The authors present comprehensive numerical experiments across multiple large-scale machine learning problems, including synthetic datasets and real-world datasets like RCV1 and speech recognition tasks. Their findings suggest notable improvements over classical stochastic gradient descent methods, with the stochastic quasi-Newton method reaching lower objective values more rapidly. Particularly in ill-conditioned scenarios, the method shows robustness by effectively utilizing curvature information to shape more productive iterative steps.

Theoretical Insights

The paper contributes to the theoretical landscape by proving convergence properties under strong convexity and certain boundedness assumptions. The findings demonstrate that, with an appropriately chosen diminishing step size sequence, the stochastic quasi-Newton method exhibits convergence rates superior to standard SGD practices.

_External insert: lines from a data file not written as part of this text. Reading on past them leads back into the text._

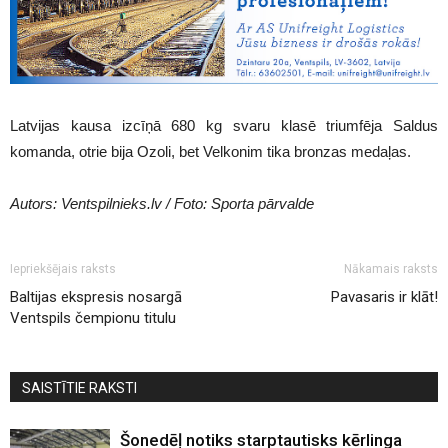
Latvijas kausa izcīņā 680 kg svaru klasē triumfēja Saldus
komanda, otrie bija Ozoli, bet Velkonim tika bronzas medaļas.
Autors: Ventspilnieks.lv / Foto: Sporta pārvalde
Iepriekšējais raksts
Nākamais raksts
Baltijas ekspresis nosargā
Pavasaris ir klāt!
Ventspils čempionu titulu
SAISTĪTIE RAKSTI
Šonedēļ notiks starptautisks kērlinga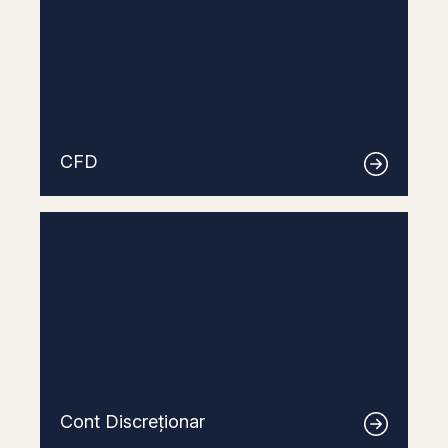
CFD
Cont Discreționar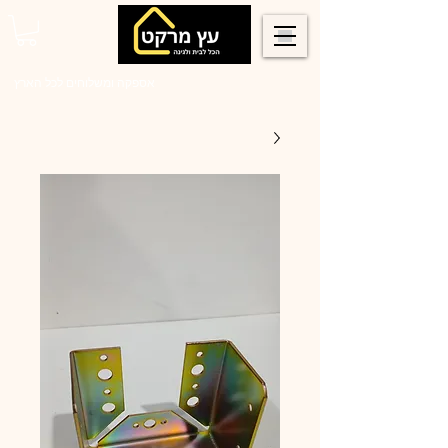
0546022900
אספקה ומשלוחים לכל הארץ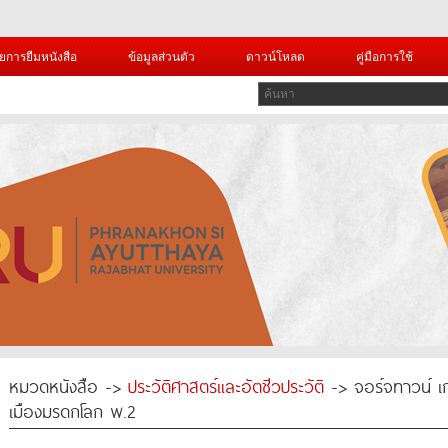
ยการยืมหนังสือ
ข้อมูลส่วนตัว
ดาวน์โหลด
คู่มือการใช้
หมวดหนังสือ ->
ประวัติศาสตร์และอัตชีวประวัติ
-> จอร์จทาวน์ เกาะ
เมืองมรดกโลก พ.2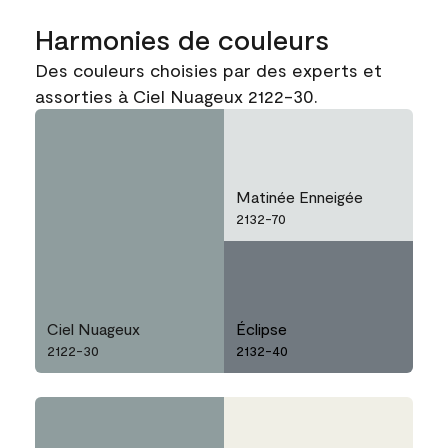
Harmonies de couleurs
Des couleurs choisies par des experts et
assorties à Ciel Nuageux 2122-30.
Matinée Enneigée
2132-70
Ciel Nuageux
Éclipse
2122-30
2132-40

Implications and Future Perspectives

The implications of this method are multifaceted. Practically, it offers a more efficient avenue for training complex models in streaming data environments, crucial for application areas like online advertising and sensor networks where data access is continual and abundant. Theoretically, it provides a groundwork for further exploration into hybrid optimization methods that blend stochastic and deterministic strategies without the attendant drawbacks of traditional quasi-Newton adaptations for stochastic problems.

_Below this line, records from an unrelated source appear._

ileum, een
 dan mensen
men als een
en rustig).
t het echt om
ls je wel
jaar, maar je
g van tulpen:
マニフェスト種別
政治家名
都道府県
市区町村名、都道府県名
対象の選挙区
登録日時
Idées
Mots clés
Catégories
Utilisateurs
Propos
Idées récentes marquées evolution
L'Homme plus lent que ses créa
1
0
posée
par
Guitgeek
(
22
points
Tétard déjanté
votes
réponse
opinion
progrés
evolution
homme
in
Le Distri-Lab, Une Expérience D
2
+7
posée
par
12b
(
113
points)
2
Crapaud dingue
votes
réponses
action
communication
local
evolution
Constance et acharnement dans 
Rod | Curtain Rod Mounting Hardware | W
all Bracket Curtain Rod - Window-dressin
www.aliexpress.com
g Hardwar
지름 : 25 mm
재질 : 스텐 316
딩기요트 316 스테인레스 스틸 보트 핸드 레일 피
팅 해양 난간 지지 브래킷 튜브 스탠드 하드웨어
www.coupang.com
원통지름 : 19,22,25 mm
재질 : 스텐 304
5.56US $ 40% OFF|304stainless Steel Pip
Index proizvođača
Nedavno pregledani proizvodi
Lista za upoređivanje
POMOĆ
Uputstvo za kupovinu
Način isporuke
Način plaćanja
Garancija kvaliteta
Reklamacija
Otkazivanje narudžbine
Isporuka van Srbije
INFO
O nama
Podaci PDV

Looking forward, potential expansions might consider tackling non-convex scenarios more explicitly, optimally balancing between gradient and Hessian sample sizes in various application contexts, and further integrating parallel computation strategies to reduce computational lag.

The originality and applicability of the stochastic quasi-Newton method as presented in this paper offer a significant contribution to the computational toolkit available for large-scale machine learning optimization, with implications that resonate across both academic research and applied machine learning systems.